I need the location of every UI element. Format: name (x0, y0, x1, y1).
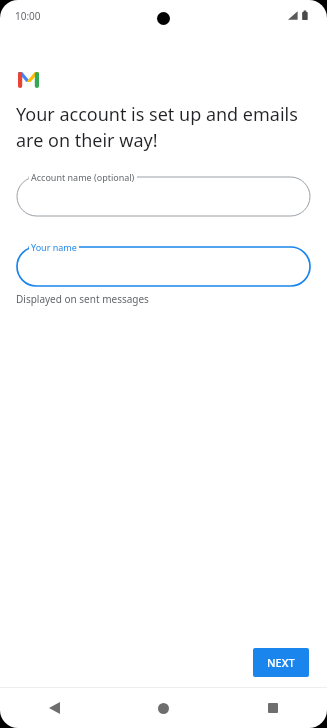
staticText: Account name (optional) (31, 171, 135, 183)
staticText: NEXT (267, 655, 295, 670)
button[interactable]: Home (109, 688, 218, 728)
button[interactable]: Account name (optional) (17, 171, 310, 216)
button[interactable]: Recent apps (218, 688, 327, 728)
staticText: Your name (31, 241, 77, 253)
button[interactable]: NEXT (253, 648, 309, 677)
staticText: Displayed on sent messages (16, 292, 149, 306)
staticText: 10:00 (15, 9, 41, 23)
button[interactable]: Back (0, 688, 109, 728)
staticText: Your account is set up and emails are on… (16, 102, 307, 152)
button[interactable]: Your name (17, 241, 310, 286)
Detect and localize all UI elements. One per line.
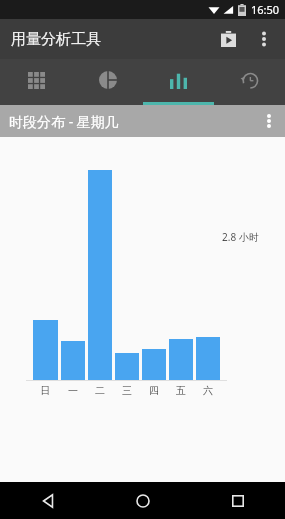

┄┄┄┄┄┄┄┄┄┄

### REQUIREMENT
Copy out all of the listing word for word, but skip the images.

### WRITTEN SOLUTION
I need the location of every UI element. Format: name (x0, y0, x1, y1).
staticText: Account name (optional) (31, 171, 135, 183)
staticText: NEXT (267, 655, 295, 670)
button[interactable]: Home (109, 688, 218, 728)
button[interactable]: Account name (optional) (17, 171, 310, 216)
button[interactable]: Recent apps (218, 688, 327, 728)
staticText: Your name (31, 241, 77, 253)
button[interactable]: NEXT (253, 648, 309, 677)
staticText: Displayed on sent messages (16, 292, 149, 306)
staticText: 10:00 (15, 9, 41, 23)
button[interactable]: Back (0, 688, 109, 728)
staticText: Your account is set up and emails are on… (16, 102, 307, 152)
button[interactable]: Your name (17, 241, 310, 286)
Detect and localize all UI elements. One per line.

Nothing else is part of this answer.